The Deadwater Dirty Dozen was a one off 12-hour lapped mountain bike race to celebrate the Tour of Britain using a similar course to its big brother the 24hr Kielder Chiller. The lap was fast and had plenty of climbing attached to it. Six days earlier I had tackled the 10@Kirroughtree with its more technical demanding descents and tough climbs. These two races were of a night and day scenario. But as always with High Fell Events there would be a good twist of Northumberland bitter racing lemon squeezed and added (usually with a touch of ice) then dipped into the days racing. This was apparent at 6.30am as we all trundled up to the start!
A very cruel start indeed. We were all heading up to the top of the Deadwater trail which is the highest man-made trail in Britain. With that heart awakening climb disappearing into the thin wispy clouds in a blink of a watery eye I was careering down the uneven and fast 3km rocky descent and on to the red and marked course to complete a lap, that they didn’t even count! Still all around in one piece. Then it was time to kick start them old legs and bury myself.
This was a fast course as it was dry. A real bonus considering it was Kielder. The wettest place known to man! I started to tick the laps off and settled into a pace that I could manage for 12-hours. I do struggle in keeping a fast pace in the shorter endurance races. Built for plodding not speed I was starting to struggle 5 hours in. Forgetting to take my water bottle for one lap would not have helped. Then not hydrating properly on every lap after the “bottle incident” made the race fold into a slow motion struggle for a few hours.
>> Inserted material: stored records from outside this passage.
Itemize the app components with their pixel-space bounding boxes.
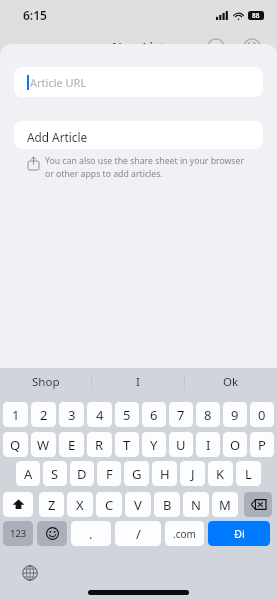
staticText: Add Article bbox=[27, 129, 88, 145]
staticText: F bbox=[106, 465, 113, 483]
button[interactable]: Ok bbox=[185, 368, 277, 395]
staticText: 123 bbox=[10, 527, 27, 540]
button[interactable]: K bbox=[208, 461, 233, 486]
button[interactable]: 5 bbox=[115, 402, 139, 427]
staticText: N bbox=[191, 496, 201, 514]
button[interactable]: B bbox=[154, 492, 180, 517]
button[interactable]: Article URL bbox=[14, 67, 263, 97]
staticText: 8 bbox=[204, 406, 212, 424]
staticText: 4 bbox=[96, 406, 104, 424]
button[interactable]: Đi bbox=[208, 521, 270, 546]
staticText: . bbox=[89, 525, 93, 543]
button[interactable]: I bbox=[92, 368, 184, 395]
staticText: Z bbox=[48, 496, 56, 514]
button[interactable]: C bbox=[96, 492, 122, 517]
staticText: 6 bbox=[150, 406, 158, 424]
staticText: Article URL bbox=[30, 75, 87, 90]
staticText: D bbox=[77, 465, 87, 483]
staticText: O bbox=[230, 436, 241, 454]
button[interactable]: 9 bbox=[223, 402, 247, 427]
button[interactable]: E bbox=[59, 432, 84, 457]
staticText: 3 bbox=[68, 406, 76, 424]
button[interactable]: Backspace bbox=[244, 492, 272, 517]
staticText: Đi bbox=[234, 526, 245, 541]
staticText: G bbox=[132, 465, 142, 483]
staticText: 5 bbox=[123, 406, 131, 424]
button[interactable]: X bbox=[67, 492, 93, 517]
button[interactable]: 7 bbox=[169, 402, 193, 427]
button[interactable]: A bbox=[16, 461, 40, 486]
button[interactable]: Emoji bbox=[37, 521, 67, 546]
button[interactable]: . bbox=[71, 521, 111, 546]
button[interactable]: Shop bbox=[0, 368, 91, 395]
button[interactable]: Switch keyboard bbox=[20, 563, 40, 583]
button[interactable]: 123 bbox=[3, 521, 33, 546]
button[interactable]: N bbox=[183, 492, 209, 517]
staticText: Y bbox=[150, 436, 158, 454]
button[interactable]: H bbox=[152, 461, 177, 486]
button[interactable]: D bbox=[70, 461, 94, 486]
staticText: 6:15 bbox=[23, 7, 47, 23]
staticText: M bbox=[219, 496, 231, 514]
button[interactable]: U bbox=[169, 432, 193, 457]
staticText: B bbox=[163, 496, 172, 514]
staticText: .com bbox=[173, 527, 196, 541]
button[interactable]: V bbox=[125, 492, 151, 517]
staticText: P bbox=[258, 436, 266, 454]
button[interactable]: T bbox=[115, 432, 139, 457]
button[interactable]: O bbox=[223, 432, 247, 457]
staticText: 1 bbox=[12, 406, 20, 424]
staticText: T bbox=[123, 436, 131, 454]
staticText: I bbox=[136, 374, 140, 390]
button[interactable]: J bbox=[180, 461, 205, 486]
button[interactable]: 0 bbox=[250, 402, 274, 427]
staticText: 9 bbox=[231, 406, 239, 424]
button[interactable]: 3 bbox=[59, 402, 84, 427]
staticText: U bbox=[176, 436, 186, 454]
button[interactable]: Shift bbox=[3, 492, 33, 517]
button[interactable]: S bbox=[43, 461, 67, 486]
button[interactable]: G bbox=[124, 461, 149, 486]
staticText: K bbox=[216, 465, 225, 483]
button[interactable]: 2 bbox=[31, 402, 56, 427]
button[interactable]: .com bbox=[165, 521, 204, 546]
button[interactable]: 4 bbox=[87, 402, 112, 427]
staticText: S bbox=[51, 465, 59, 483]
staticText: J bbox=[191, 465, 195, 483]
button[interactable]: M bbox=[212, 492, 238, 517]
button[interactable]: Y bbox=[142, 432, 166, 457]
button[interactable]: F bbox=[97, 461, 121, 486]
button[interactable]: Q bbox=[3, 432, 28, 457]
staticText: A bbox=[24, 465, 33, 483]
staticText: E bbox=[68, 436, 76, 454]
button[interactable]: L bbox=[236, 461, 261, 486]
staticText: New List bbox=[112, 39, 165, 53]
button[interactable]: 8 bbox=[196, 402, 220, 427]
staticText: Shop bbox=[32, 374, 60, 390]
staticText: V bbox=[134, 496, 142, 514]
button[interactable]: P bbox=[250, 432, 274, 457]
button[interactable]: R bbox=[87, 432, 112, 457]
staticText: 0 bbox=[258, 406, 266, 424]
staticText: H bbox=[160, 465, 170, 483]
button[interactable]: W bbox=[31, 432, 56, 457]
staticText: Q bbox=[10, 436, 21, 454]
staticText: L bbox=[245, 465, 252, 483]
staticText: You can also use the share sheet in your… bbox=[45, 155, 244, 179]
staticText: R bbox=[95, 436, 104, 454]
staticText: X bbox=[76, 496, 84, 514]
button[interactable]: 1 bbox=[3, 402, 28, 427]
button[interactable]: Z bbox=[39, 492, 64, 517]
button[interactable]: I bbox=[196, 432, 220, 457]
staticText: Ok bbox=[223, 374, 239, 390]
staticText: C bbox=[105, 496, 114, 514]
staticText: 88 bbox=[252, 11, 260, 20]
button[interactable]: Add Article bbox=[14, 121, 263, 149]
staticText: W bbox=[37, 436, 50, 454]
staticText: / bbox=[136, 525, 141, 543]
button[interactable]: / bbox=[115, 521, 161, 546]
staticText: 7 bbox=[177, 406, 185, 424]
staticText: I bbox=[206, 436, 211, 454]
button[interactable]: 6 bbox=[142, 402, 166, 427]
staticText: 2 bbox=[40, 406, 48, 424]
On one lap I was convinced that someone was rewinding time as I crawled up a new climb that was introduced for the race. When the legs are lost to the hollowness of the self harming cycling pain and the climbs are stretching out and beyond your front wheel you have to just grin and bear it. Take it on the chin and ride it out or fold like a deck of cards as you have created this carousel of stingy pain and discomfort.
As I started to enter the twilight era I began to feel slightly better. My hydration colour was getting back to the normal solo endurance race colour of dark yellow and not that deep dark brown. I started to feel stronger and the final laps became easier and not as laboured. As I dibbed in on my (official) 13th lap I had 50 minutes to get back around the course for 14 laps . My last lap was bang on 50 minutes so I had a choice. My choice was to hand my dibber in. I did not have the faith in myself to complete the final lap in time. I feared the failure without even trying to live in the fear. There are always slots of regret when I race on decisions and actions that ultimately make me snarl after the dust has settled. Lessons in the school of endurance racing. Forever learning.
So after 150km and 4132 meters of climbing I managed another 8th placed finish. Happy with the result but there are many lessons learnt and taken in. I hope this race comes back as the 12hr race format is tough but very enjoyable.